Reported WER on read English speech has fallen dramatically. On LibriSpeech test-clean / test-other:
| System | test-clean WER | test-other WER |
|---|---|---|
| Whisper (large, zero-shot) | 2.7% | 5.2% |
| wav2vec 2.0 (large, fine-tuned) | 1.8% | 3.3% |
| Conformer (wav2vec 2.0 pretraining, noisy student) | 1.4% | 2.6% |
| Human (estimated) | ~5.8% | n/a |
Whisper, trained on a very large weakly-supervised corpus, reports about 2.7 percent on test-clean and 5.2 percent on test-other in a zero-shot setting, meaning it was not fine-tuned on LibriSpeech at all.[6] wav2vec 2.0, a self-supervised model fine-tuned on LibriSpeech labels, reaches roughly 1.8 percent and 3.3 percent.[9] Conformer encoders combined with wav2vec 2.0 pretraining and noisy-student training have pushed test-clean down to around 1.4 percent and test-other to about 2.6 percent.[10]

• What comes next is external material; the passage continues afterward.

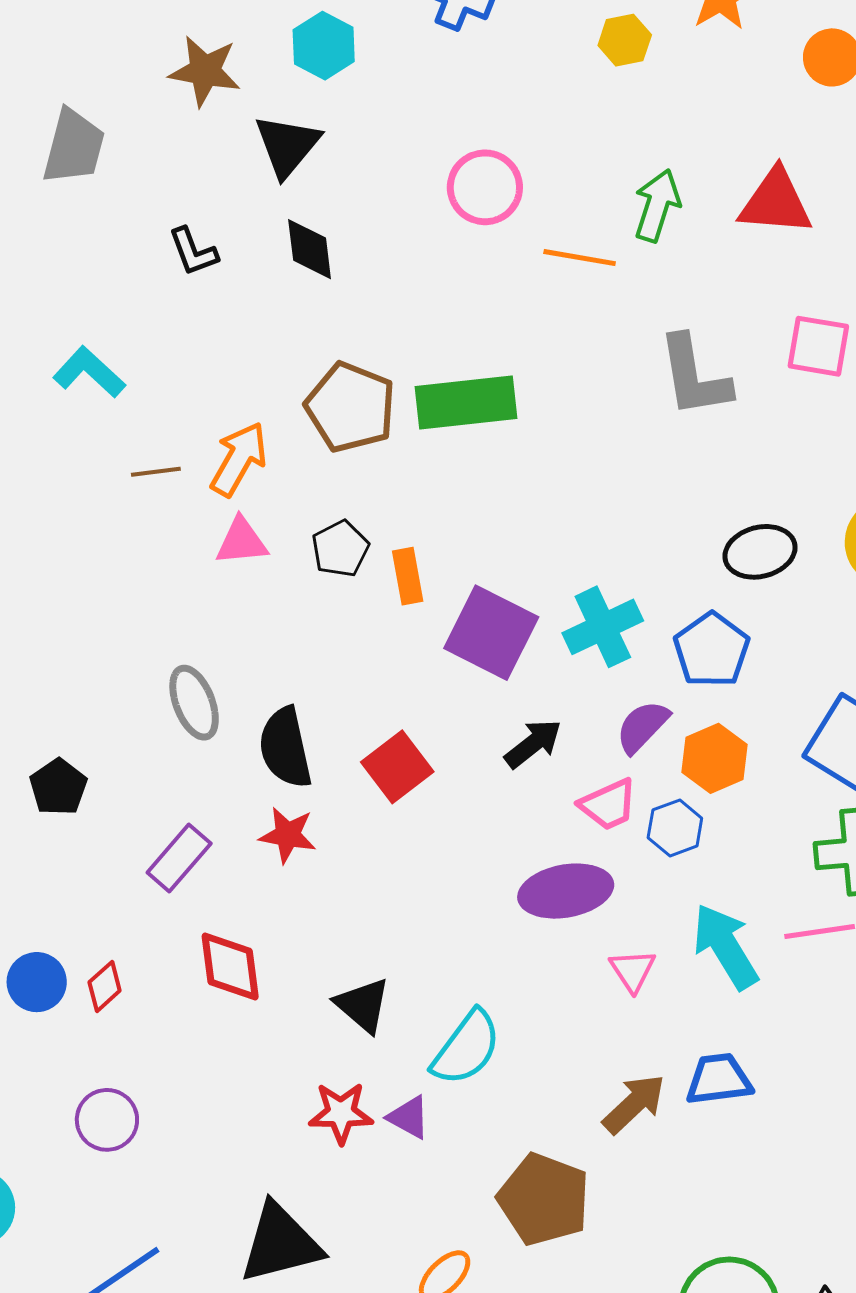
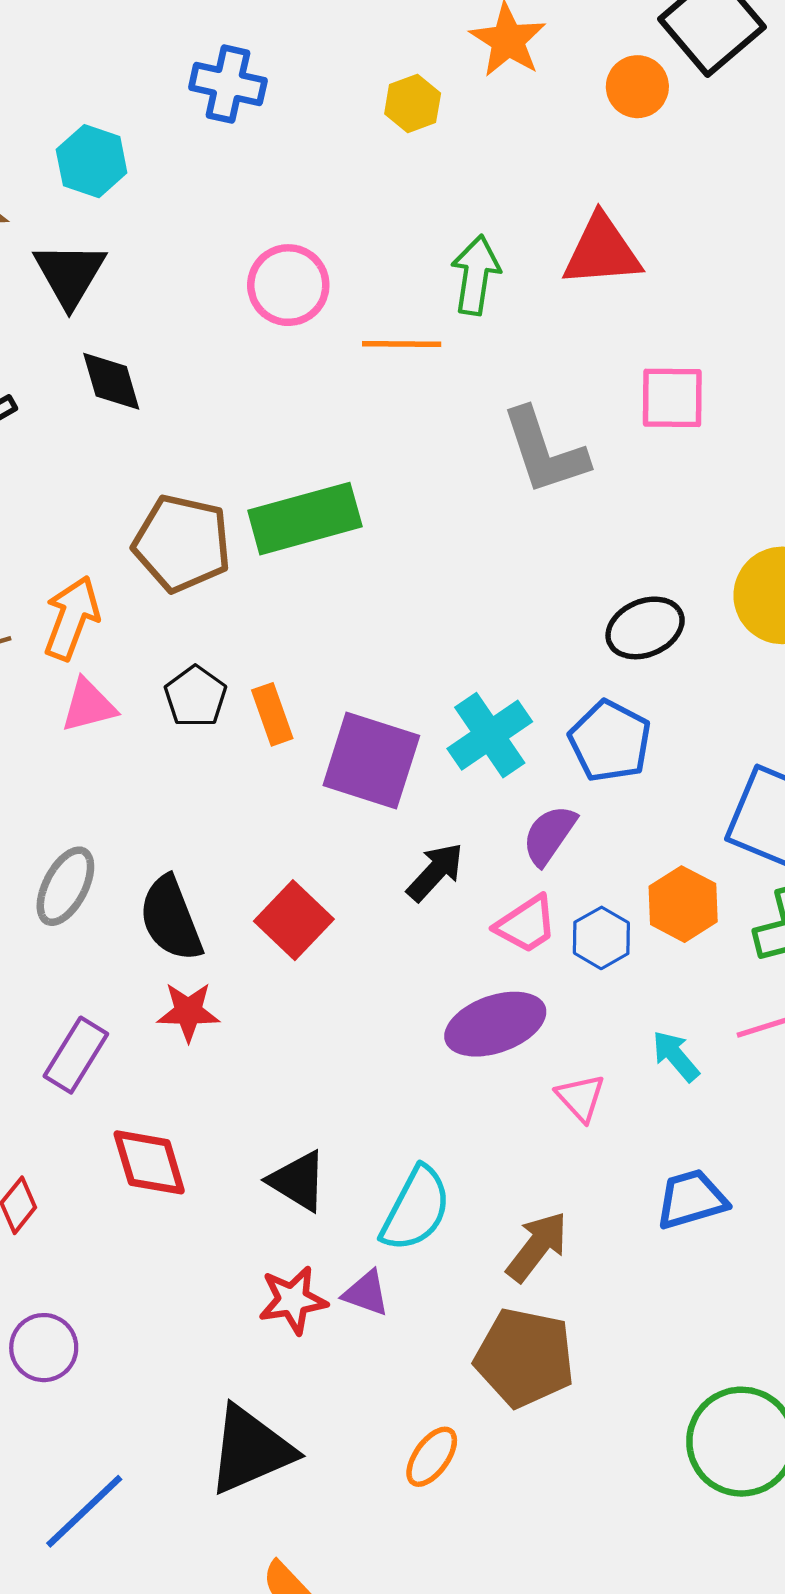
gray ellipse: (194, 703) -> (65, 886), turned 58
orange hexagon: (715, 758) -> (683, 904), moved
cyan arrow: (725, 946) -> (676, 1056), size x0.6
brown arrow: (634, 1104) -> (537, 1247), moved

Those figures sit at or below human performance on the same audio, which is what "human parity" refers to. A careful human transcriber's error rate on LibriSpeech test-clean has been estimated at about 5.83 percent, and on the Switchboard conversational set professional transcribers reach roughly 5.9 percent.[10][11] This does not mean machines understand speech as well as people do. It means that on these specific, mostly clean datasets, with this specific metric, the machine's word-counting error rate has caught up to a human's. Robustness to accents, noise, far-field microphones, code-switching, and rare proper nouns is where systems still trail, and WER on harder splits like test-other reflects part of that gap.
WER is popular because it is simple, language-agnostic in principle, and tied to a clean mathematical definition, but the simplicity is also its main weakness. It treats every word as equally important, so misrecognizing the patient's drug dosage costs exactly as much as dropping a "the." It is blind to meaning: "I can't do that" misheard as "I can do that" inverts the message yet scores as a single substitution, while a paraphrase that preserves the meaning perfectly can rack up many errors. It has no notion of which errors a downstream task actually cares about, which is why Morris and colleagues argued an information-based measure is often more appropriate for applications other than dictation.[5] WER also says nothing about punctuation, capitalization, speaker labels, or timing unless those are folded into the reference and the normalizer. For these reasons WER is best read as a coarse, comparative health check rather than a complete description of transcript quality, and serious evaluations pair it with task-specific or semantic metrics.
The long-standing reference implementation is NIST's sclite, part of the Speech Recognition Scoring Toolkit (SCTK). sclite is a flexible dynamic-programming alignment engine that aligns errorful hypotheses to references and produces detailed substitution, deletion, and insertion breakdowns along with overall WER; it has been used to score U.S. government ASR evaluations for decades.[12] In the Python ecosystem, jiwer is the widely used package: it computes WER, MER, WIL, WIP, and CER, and it lets the user plug in text-normalization transforms before scoring.[3] The Hugging Face evaluate library wraps jiwer so that WER and CER can be called as standard metrics in model-evaluation pipelines, and Whisper-style evaluations typically combine such a tool with OpenAI's released text normalizer to keep comparisons fair.[6]